KH. Ulil Abshar Abdalla:
Masyarakat modern cenderung memilih kondisi nyaman dalam segala aspek kehidupan, termasuk dalam beragama. Padahal, dalam beragama tidak bisa terus menerus dalam kondisi nyaman. Untuk menjadi hamba yang punya kedudukan tinggi dihadapan Allah Swt, maka sesekali dalam perjalanan hidup seorang muslim pasti mengalami ketidaknyamanan atau inconvenience.

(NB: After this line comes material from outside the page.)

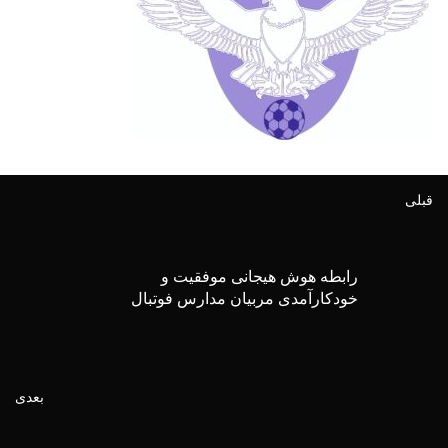
قبلی
رابطه هوش هیجانی موفقیت و
خودکارآمدی مربیان مدارس فوتبال
بعدی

Di dalam agama, ketidaknyamanan itu dinilai oleh Allah Swt., misalnya sakit. Sakit bagi kebanyakan orang adalah kondisi tidak nyaman. Padahal, sakit itu adalah salah satu cara Allah membersihkan dosa kita. Karena itu, Imam Hasan al-Bashri, ulama sufi besar yang hidup pada awal abad kedua hijriah, pernah mengatakan begini:
“Saya tidak kepengin mati dengan nyaman tanpa ada sekarat. Saya kepengin mati dengan sekarat. Kenapa? Karena sekarat ini membantu saya membersihkan dosa-dosa saya.”
Membaca pernyataan Hasan al-Bashri ini, membuat nyali kita langsung ciut. Karena sekarang ini, orang mati pun kepengin mati dengan convenien, dengan nyaman. Sementara, Hasan al-Basri mengatakan, kepingin mati dengan normal, ada sekarat mautnya, ada kesakitannya. Karena kesakitan inilah yang membersihkan dosa.

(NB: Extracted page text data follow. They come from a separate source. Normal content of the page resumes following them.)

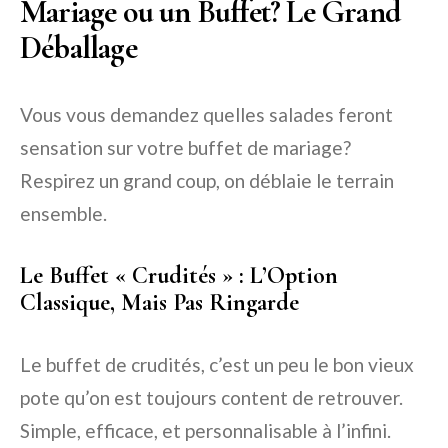
Mariage ou un Buffet? Le Grand
Déballage
Vous vous demandez quelles salades feront
sensation sur votre buffet de mariage?
Respirez un grand coup, on déblaie le terrain
ensemble.
Le Buffet « Crudités » : L’Option
Classique, Mais Pas Ringarde
Le buffet de crudités, c’est un peu le bon vieux
pote qu’on est toujours content de retrouver.
Simple, efficace, et personnalisable à l’infini.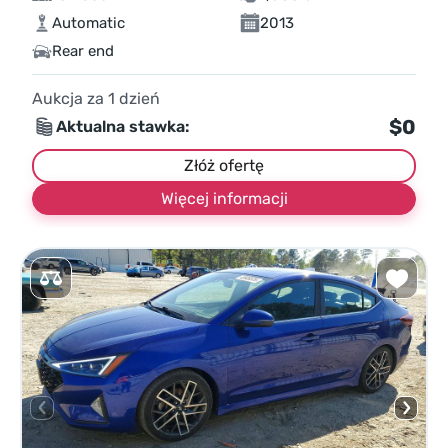
Automatic
2013
Rear end
Aukcja za
1
dzień
$0
Aktualna stawka:
Złóż ofertę
Więcej informacji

Jadi di dalam agama itu, sakit ada nilainya. Tapi ini juga bukan berarti kita terus sengaja sakit, kita tetap harus sehat. Namun kalaupun sudah berusaha sehat, kemudian sakit, ini harus dimaknai bahwa sakit itu adalah cara Allah membersihkan dosa-dosa kita.
Karena itu, beragama itu harus ada suasana ketidaknyamanan. Tidak bisa kalau beragama itu nyaman semuanya. Karena kalau nayaman terus, itu sama saja dengan convenience store, supermall, supermarket, kepinginnya enak terus. Seperti nyamannya belanja di mal, yang kondisinya sangat jauh berbeda dengan belanja di pasar tradisional.
Contoh lain adalah saat umrah. Menikmati umrah dengan paket premium boleh. Tapi, sekali-kali umrahlah dengan paket yang biasa, yang ada ketidaknyamanannya. Misalnya, hotel jauh dari Masjidil Haram, sehingga harus jalan kaki untuk shalat jamaah ke Masjidil Haram. Atau, saat di Jedah harus berurusan visa yang dipersulit, mengalami pengecekan yang rigit. Kejadian-kejadian yang menyulitkan, yang membuat tidak nyaman ini, hendaknya dihayati saja sebagai cara Allah membersihkan dosa kita.
Dalam hal ketidaknyamanan saat ibadah ini, kita bisa meneladani Sayidina Abdullah bin Umar, atau lebih dikenal dengan Ibnu Umar. Suatu kali beliau pingin meniru jejak Nabi Muhammad Saw itu sampai harafiah sekali. Dalam kesempatan ibadah haji, beliau naik unta. Saat mengendarai unta tersebut, dari Madinah tidak langsung menuju Mekkah. Namun, Ibnu Umar menelusuri jejak-jejak Nabi Muhammad Saw ketika melaksanakan haji. Dimana Nabi turun, di situ dia turun. Hal demikian menyebabkan susahnya perjalanan, karena waktu tempuh menjadi sangat lama.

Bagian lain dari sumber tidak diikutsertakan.